Plasma current startup by lower hybrid waves in the JIPP T-IIU tokamak

Abstract

The paper describes the characteristic behaviour of lower hybrid current startup in JIPP T-IIU. The current startup is carried out by the injection of 800 MHz lower hybrid waves into cold and low density plasmas (Te = 10 − 20 eV, n̄e = (1−2) × 1012 cm−3 produced by electron cyclotron resonance or lower hybrid waves (LHW) only. The plasma current rises with a characteristic rise-time of τr (≳ 30-50 ms) and approaches a quasi-steady state value, Ipm (= 5-20 kA), whereupon 10-50 kW LHW power is injected into the torus, controlling the vertical field.

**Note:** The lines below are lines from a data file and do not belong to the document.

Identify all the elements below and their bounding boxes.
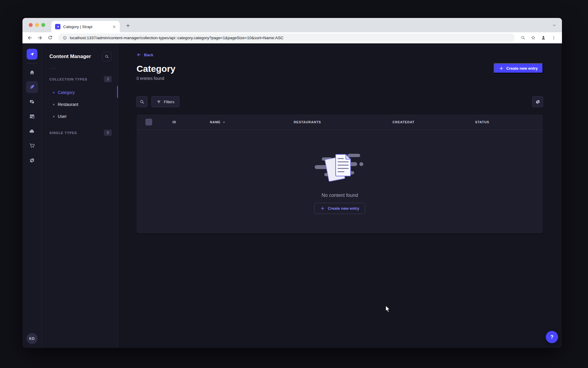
page-title-block: Category 0 entries found bbox=[137, 63, 175, 81]
collection-types-label: COLLECTION TYPES bbox=[49, 77, 87, 81]
site-info-icon[interactable] bbox=[63, 36, 67, 40]
nav-home-icon[interactable] bbox=[26, 66, 38, 78]
nav-content-type-builder-icon[interactable] bbox=[26, 110, 38, 122]
nav-marketplace-cart-icon[interactable] bbox=[26, 140, 38, 152]
reload-button[interactable] bbox=[46, 34, 54, 42]
sidebar-item-label: User bbox=[58, 114, 67, 119]
plus-icon bbox=[499, 66, 504, 71]
browser-toolbar: localhost:1337/admin/content-manager/col… bbox=[22, 32, 562, 43]
empty-state: No content found Create new entry bbox=[137, 130, 543, 233]
rail-nav bbox=[26, 66, 38, 166]
content-manager-panel: Content Manager COLLECTION TYPES 3 Categ… bbox=[42, 43, 118, 348]
view-settings-button[interactable] bbox=[532, 96, 543, 107]
browser-window: Category | Strapi bbox=[22, 18, 562, 348]
bookmark-star-icon[interactable] bbox=[529, 34, 537, 42]
plus-icon bbox=[320, 206, 325, 211]
browser-menu-icon[interactable] bbox=[549, 34, 558, 42]
help-button[interactable]: ? bbox=[546, 331, 558, 343]
filter-icon bbox=[157, 100, 161, 104]
column-header-id[interactable]: ID bbox=[172, 120, 210, 124]
maximize-window-button[interactable] bbox=[41, 23, 45, 27]
sidebar-item-user[interactable]: User bbox=[49, 110, 112, 122]
bullet-icon bbox=[53, 92, 54, 93]
tab-close-icon[interactable] bbox=[111, 24, 117, 29]
window-controls bbox=[29, 23, 45, 27]
strapi-favicon-icon bbox=[55, 24, 60, 29]
arrow-left-icon bbox=[137, 52, 141, 57]
new-tab-button[interactable] bbox=[124, 22, 131, 29]
search-entries-button[interactable] bbox=[137, 96, 147, 107]
main-navigation-rail: KD bbox=[22, 43, 42, 348]
search-icon bbox=[140, 99, 145, 104]
column-header-restaurants[interactable]: RESTAURANTS bbox=[294, 120, 392, 124]
empty-message: No content found bbox=[322, 193, 358, 198]
entries-table: ID NAME RESTAURANTS CREATEDAT STATUS bbox=[137, 114, 543, 233]
minimize-window-button[interactable] bbox=[35, 23, 39, 27]
sidebar-item-category[interactable]: Category bbox=[49, 86, 112, 98]
address-bar[interactable]: localhost:1337/admin/content-manager/col… bbox=[58, 34, 515, 42]
nav-content-manager-icon[interactable] bbox=[26, 81, 38, 93]
zoom-indicator-icon[interactable] bbox=[519, 34, 527, 42]
rail-divider bbox=[26, 63, 38, 63]
back-link[interactable]: Back bbox=[137, 52, 153, 57]
collection-types-list: Category Restaurant User bbox=[49, 86, 112, 122]
collection-types-count-badge: 3 bbox=[104, 76, 112, 82]
back-label: Back bbox=[144, 53, 153, 57]
empty-documents-illustration bbox=[310, 150, 370, 186]
nav-deploy-cloud-icon[interactable] bbox=[26, 125, 38, 137]
back-button[interactable] bbox=[25, 34, 34, 42]
filters-label: Filters bbox=[164, 100, 174, 104]
bullet-icon bbox=[53, 116, 54, 117]
panel-search-button[interactable] bbox=[102, 52, 112, 61]
nav-media-library-icon[interactable] bbox=[26, 96, 38, 108]
panel-title: Content Manager bbox=[49, 54, 91, 60]
empty-create-entry-button[interactable]: Create new entry bbox=[314, 203, 365, 214]
filters-button[interactable]: Filters bbox=[151, 96, 179, 107]
sidebar-item-label: Restaurant bbox=[58, 102, 78, 107]
tab-title: Category | Strapi bbox=[63, 25, 109, 29]
nav-settings-gear-icon[interactable] bbox=[26, 154, 38, 166]
browser-tab[interactable]: Category | Strapi bbox=[51, 21, 120, 32]
strapi-admin: KD Content Manager COLLECTION TYPES 3 bbox=[22, 43, 562, 348]
forward-button[interactable] bbox=[36, 34, 44, 42]
main-content: Back Category 0 entries found Create new… bbox=[118, 43, 562, 348]
url-text: localhost:1337/admin/content-manager/col… bbox=[70, 36, 284, 40]
select-all-checkbox[interactable] bbox=[146, 119, 152, 125]
list-actions: Filters bbox=[137, 96, 543, 107]
column-header-createdat[interactable]: CREATEDAT bbox=[392, 120, 475, 124]
panel-divider bbox=[49, 68, 57, 69]
browser-profile-icon[interactable] bbox=[539, 34, 548, 42]
create-new-entry-button[interactable]: Create new entry bbox=[494, 63, 543, 73]
sort-asc-icon bbox=[222, 121, 225, 124]
close-window-button[interactable] bbox=[29, 23, 33, 27]
strapi-logo[interactable] bbox=[27, 49, 37, 60]
page-title: Category bbox=[137, 63, 175, 74]
single-types-label: SINGLE TYPES bbox=[49, 131, 77, 135]
table-header-row: ID NAME RESTAURANTS CREATEDAT STATUS bbox=[137, 114, 543, 130]
bullet-icon bbox=[53, 104, 54, 105]
gear-icon bbox=[535, 99, 540, 104]
column-header-status[interactable]: STATUS bbox=[475, 120, 543, 124]
column-header-name[interactable]: NAME bbox=[210, 120, 294, 124]
create-button-label: Create new entry bbox=[506, 66, 538, 71]
empty-create-label: Create new entry bbox=[328, 206, 359, 211]
desktop: Category | Strapi bbox=[0, 0, 588, 368]
user-avatar[interactable]: KD bbox=[26, 333, 37, 344]
entries-count: 0 entries found bbox=[137, 76, 175, 81]
tab-strip-chevron-icon[interactable] bbox=[551, 22, 557, 28]
browser-tab-bar: Category | Strapi bbox=[22, 18, 562, 32]
sidebar-item-restaurant[interactable]: Restaurant bbox=[49, 98, 112, 110]
single-types-count-badge: 0 bbox=[104, 130, 112, 136]
sidebar-item-label: Category bbox=[58, 90, 75, 95]
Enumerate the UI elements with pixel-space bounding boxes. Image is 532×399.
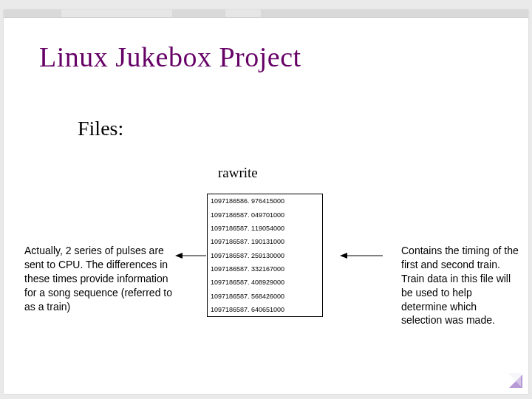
accent-seg bbox=[225, 10, 261, 17]
svg-marker-3 bbox=[340, 253, 347, 259]
slide: Linux Jukebox Project Files: rawrite 109… bbox=[4, 10, 528, 394]
timestamp-row: 1097186587. 190131000 bbox=[208, 235, 322, 248]
timestamp-box: 1097186586. 976415000 1097186587. 049701… bbox=[207, 194, 323, 317]
file-label: rawrite bbox=[218, 165, 258, 181]
timestamp-row: 1097186587. 568426000 bbox=[208, 290, 322, 303]
arrow-left-icon bbox=[175, 250, 208, 261]
section-heading: Files: bbox=[78, 117, 123, 140]
timestamp-row: 1097186587. 259130000 bbox=[208, 249, 322, 262]
page-title: Linux Jukebox Project bbox=[39, 41, 301, 73]
accent-seg bbox=[61, 10, 172, 17]
timestamp-row: 1097186587. 332167000 bbox=[208, 262, 322, 276]
timestamp-row: 1097186587. 640651000 bbox=[208, 303, 322, 316]
top-accent-bar bbox=[4, 10, 528, 18]
arrow-right-icon bbox=[340, 250, 384, 261]
timestamp-row: 1097186587. 119054000 bbox=[208, 222, 322, 235]
annotation-right: Contains the timing of the first and sec… bbox=[401, 244, 519, 327]
page-curl-icon bbox=[508, 373, 522, 388]
timestamp-row: 1097186587. 049701000 bbox=[208, 208, 322, 221]
timestamp-row: 1097186587. 408929000 bbox=[208, 276, 322, 289]
timestamp-row: 1097186586. 976415000 bbox=[208, 194, 322, 208]
annotation-left: Actually, 2 series of pulses are sent to… bbox=[24, 244, 176, 313]
svg-marker-1 bbox=[175, 253, 183, 259]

The rise-time is inversely proportional to the bulk electron density, ne, and is comparable to the collision time of current carrying high energy electrons with the bulk plasmas. On the other hand, the current drive efficiency in the quasi-steady state is almost independent of n̄e, i.e. Ipm/PLH = 0.4−0.7 A·W−1 for n̄e = (0.8−4) × 1012 cm−3. The conversion efficiency of RF energy injected into the torus is typically 5% during the current rise phase and 10% in the most efficienct case. The effects of the initial injection of ECH power and the observed parametric instabilities on the current startup are investigated from the viewpoint of seed current generation. During the rapid current rise when an appreciably negative loop voltage is observed, the bulk electrons are heated up to 150 eV. Various heating mechanisms responsible for the bulk electron heating are discussed.